Spartacus
Né non loin d’Athènes, esclave puis affranchi, il avait été enrôlé dans l’une des légions que Crassus venait de constituer.
Lorsqu’il prononçait le nom du proconsul, il regardait autour de lui comme s’il craignait qu’on ne l’entendît. Il ne tarda pas, en montrant les fumées qui maculaient l’horizon, à raconter comment Crassus avait procédé à la décimation de deux légions que nous avions battues, et comment le légat Mummius s’était suicidé, offrant sa mort à Crassus.
Le jeune soldat parlait d’une voix étranglée, ajoutant que le proconsul avait martelé que le destin d’un soldat de Rome était de vaincre ou de périr. Il n’y avait pas de vie possible pour les vaincus ni pour ceux qui étaient pris par l’ennemi. Si celui-ci la leur laissait, Rome se chargerait de les supplicier.

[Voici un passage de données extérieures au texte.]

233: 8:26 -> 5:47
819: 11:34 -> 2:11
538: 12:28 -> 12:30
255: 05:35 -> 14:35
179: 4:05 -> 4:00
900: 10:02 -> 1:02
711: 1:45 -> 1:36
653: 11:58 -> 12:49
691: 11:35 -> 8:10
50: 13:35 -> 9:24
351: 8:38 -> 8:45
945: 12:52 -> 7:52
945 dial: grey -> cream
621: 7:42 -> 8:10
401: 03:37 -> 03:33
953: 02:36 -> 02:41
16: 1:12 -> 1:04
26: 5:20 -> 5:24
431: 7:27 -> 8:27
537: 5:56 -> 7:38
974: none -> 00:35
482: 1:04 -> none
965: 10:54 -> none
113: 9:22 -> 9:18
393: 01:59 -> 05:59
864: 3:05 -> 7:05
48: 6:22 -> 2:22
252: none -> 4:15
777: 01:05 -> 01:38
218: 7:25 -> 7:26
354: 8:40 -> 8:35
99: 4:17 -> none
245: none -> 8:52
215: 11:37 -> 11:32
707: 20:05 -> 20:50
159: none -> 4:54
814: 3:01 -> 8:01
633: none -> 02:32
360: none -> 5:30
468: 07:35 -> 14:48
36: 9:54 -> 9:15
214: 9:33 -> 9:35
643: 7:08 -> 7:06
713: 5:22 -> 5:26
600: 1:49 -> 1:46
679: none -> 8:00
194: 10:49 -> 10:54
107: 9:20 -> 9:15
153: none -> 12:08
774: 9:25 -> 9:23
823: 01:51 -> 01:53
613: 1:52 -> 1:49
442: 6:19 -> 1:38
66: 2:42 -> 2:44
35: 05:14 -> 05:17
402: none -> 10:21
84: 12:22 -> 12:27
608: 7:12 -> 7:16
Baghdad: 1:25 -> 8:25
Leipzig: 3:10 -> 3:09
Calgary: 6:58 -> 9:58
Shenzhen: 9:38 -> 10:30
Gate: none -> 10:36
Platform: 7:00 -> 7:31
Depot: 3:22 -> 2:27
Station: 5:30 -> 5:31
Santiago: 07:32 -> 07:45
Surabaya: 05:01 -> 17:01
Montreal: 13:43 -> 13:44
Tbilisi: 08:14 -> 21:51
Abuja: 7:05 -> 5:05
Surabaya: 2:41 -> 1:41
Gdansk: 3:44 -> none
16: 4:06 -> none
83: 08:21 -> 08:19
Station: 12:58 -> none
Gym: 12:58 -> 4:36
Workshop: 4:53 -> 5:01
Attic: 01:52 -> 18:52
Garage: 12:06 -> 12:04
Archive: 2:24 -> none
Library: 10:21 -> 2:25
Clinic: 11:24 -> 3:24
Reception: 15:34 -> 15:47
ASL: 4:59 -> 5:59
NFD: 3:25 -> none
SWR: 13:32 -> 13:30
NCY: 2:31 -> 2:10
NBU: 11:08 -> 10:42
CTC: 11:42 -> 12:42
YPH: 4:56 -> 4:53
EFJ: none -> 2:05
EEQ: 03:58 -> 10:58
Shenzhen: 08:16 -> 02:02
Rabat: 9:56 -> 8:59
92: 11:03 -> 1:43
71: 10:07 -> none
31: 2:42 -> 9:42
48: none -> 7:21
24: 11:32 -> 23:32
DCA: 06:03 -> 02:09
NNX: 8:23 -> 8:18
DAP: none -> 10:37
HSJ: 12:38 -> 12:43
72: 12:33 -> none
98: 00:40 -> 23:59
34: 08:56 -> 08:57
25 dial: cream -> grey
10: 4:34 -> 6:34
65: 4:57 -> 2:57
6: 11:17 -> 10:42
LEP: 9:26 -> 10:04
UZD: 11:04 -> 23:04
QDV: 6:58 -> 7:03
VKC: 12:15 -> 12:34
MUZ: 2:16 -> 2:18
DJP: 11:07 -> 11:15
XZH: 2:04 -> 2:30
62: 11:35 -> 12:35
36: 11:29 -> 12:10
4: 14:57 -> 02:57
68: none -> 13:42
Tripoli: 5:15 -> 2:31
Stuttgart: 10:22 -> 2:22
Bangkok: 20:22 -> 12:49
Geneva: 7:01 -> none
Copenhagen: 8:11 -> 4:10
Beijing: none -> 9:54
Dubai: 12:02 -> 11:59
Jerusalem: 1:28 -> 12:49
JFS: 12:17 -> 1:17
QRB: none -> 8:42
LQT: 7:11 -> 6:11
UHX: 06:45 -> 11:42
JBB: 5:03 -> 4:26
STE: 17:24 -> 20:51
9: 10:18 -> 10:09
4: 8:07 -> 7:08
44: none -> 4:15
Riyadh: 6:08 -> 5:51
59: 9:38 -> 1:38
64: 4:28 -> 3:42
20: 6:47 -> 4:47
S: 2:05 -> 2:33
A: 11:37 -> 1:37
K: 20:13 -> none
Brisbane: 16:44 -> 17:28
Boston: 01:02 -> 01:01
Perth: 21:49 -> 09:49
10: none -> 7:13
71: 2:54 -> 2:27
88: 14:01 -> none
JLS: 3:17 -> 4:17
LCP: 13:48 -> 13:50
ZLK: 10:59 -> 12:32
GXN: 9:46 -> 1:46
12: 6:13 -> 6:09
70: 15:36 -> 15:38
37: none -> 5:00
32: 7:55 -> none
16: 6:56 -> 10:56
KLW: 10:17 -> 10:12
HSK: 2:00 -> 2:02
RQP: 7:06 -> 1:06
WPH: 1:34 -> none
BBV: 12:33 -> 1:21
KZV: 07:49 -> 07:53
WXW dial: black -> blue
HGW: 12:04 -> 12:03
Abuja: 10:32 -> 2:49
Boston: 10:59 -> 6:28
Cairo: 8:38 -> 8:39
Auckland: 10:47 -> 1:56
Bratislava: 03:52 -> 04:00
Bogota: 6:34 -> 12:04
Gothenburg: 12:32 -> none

J’ai détourné les yeux de ce soldat. Je n’ai pas voulu savoir ce qu’il était advenu de lui. On avait dû l’enchaîner aux quelques autres captifs que la foule des esclaves humiliait et martyrisait avant de les battre à mort ou de les contraindre à s’entre-tuer.
Je me suis rendu auprès de Spartacus.
Je lui ai raconté ce que j’avais appris.
La cruauté de Crassus, qui remettait en usage un châtiment abandonné depuis des lustres, le suicide du légat Mummius – et, déjà auparavant, celui du préteur Publius Varinius – montraient que les dieux avaient chassé de l’esprit des Romains l’hésitation et la peur. Ils allaient donc pouvoir déployer toute leur puissance. Pour eux commençait le temps de l’impitoyable et inéluctable vengeance.
J’ai répété à Spartacus qu’il ne pouvait espérer sauver la horde immense qui s’était rassemblée autour de lui et dont seule une petite partie acceptait la discipline nécessaire à la conduite de la guerre.
Il fallait séparer le bon grain de l’ivraie et, avec cette petite armée, débarrassée du reste du troupeau, tenter de passer entre les légions de Crassus, rejoindre la Lucanie et, de là, un port où l’on pourrait – j’avais déjà suggéré cela à plusieurs reprises – payer des pirates ciliciens et gagner les terres de l’autre côté de la mer.
Spartacus s’est éloigné, l’air de ne pas m’avoir entendu, mais, le soir venu, il a appelé auprès de lui Tadix le géant et Curius.
Il avait décidé de confier à chacun le commandement de ceux qui voulaient le suivre, à charge pour eux de les organiser, de se diriger vers le sud, vers la Lucanie, le Bruttium, la Calabre, vers les ports de Brundisium, de Metaponte, de Petelia, de Rhegium.
Lui gagnerait la Lucanie avec ce qui resterait de la foule des esclaves qu’il essaierait de transformer en armée.
Tadix le géant a hésité : pourquoi diviser cette multitude capable de submerger les légions romaines ? N’était-ce pas ainsi que l’on avait battu les deux légions de Mummius ?
— Mummius s’est suicidé, a répondu Spartacus. Licinius Crassus, lui, est d’un autre métal.
Spartacus a convaincu Tadix que nous ne pouvions que ruser et fuir séparément, par petites troupes de quelques milliers d’hommes qui pourraient surprendre les Romains, s’emparer de leurs chariots, de leur blé et de leur orge. Car la faim nous tenaillait. Les greniers des villes de Campanie avaient été pillés, les celliers étaient vides, les vergers et les champs dévastés, le bétail depuis longtemps égorgé et dévoré. Il fallait donc que Tadix le géant et Curius courent leur chance.
J’ai vu s’éloigner l’une après l’autre leurs bandes de quelques milliers d’esclaves.
Celle dont Curius avait pris la tête ressemblait à une armée. Les premières lignes étaient constituées d’anciens gladiateurs portant des cuirasses, des armes et des casques romains. Puis venaient des esclaves tenant sur leurs épaules des pieux effilés, durcis au feu. Sur les côtés marchaient des frondeurs, et dans les derniers rangs se mêlaient femmes échevelées et hommes à faciès de bêtes, aux larges mains armées de coutelas.
La troupe de Tadix le géant était une foule disparate de Gaulois et de Germains accompagnés de leurs femmes. Ils couraient plus qu’ils ne marchaient, brandissant leurs haches.
Spartacus a regardé défiler ces deux colonnes sans esquisser le moindre geste, le visage figé, les yeux fixes, comme s’il ne voyait pas les hommes lever leurs armes pour le saluer.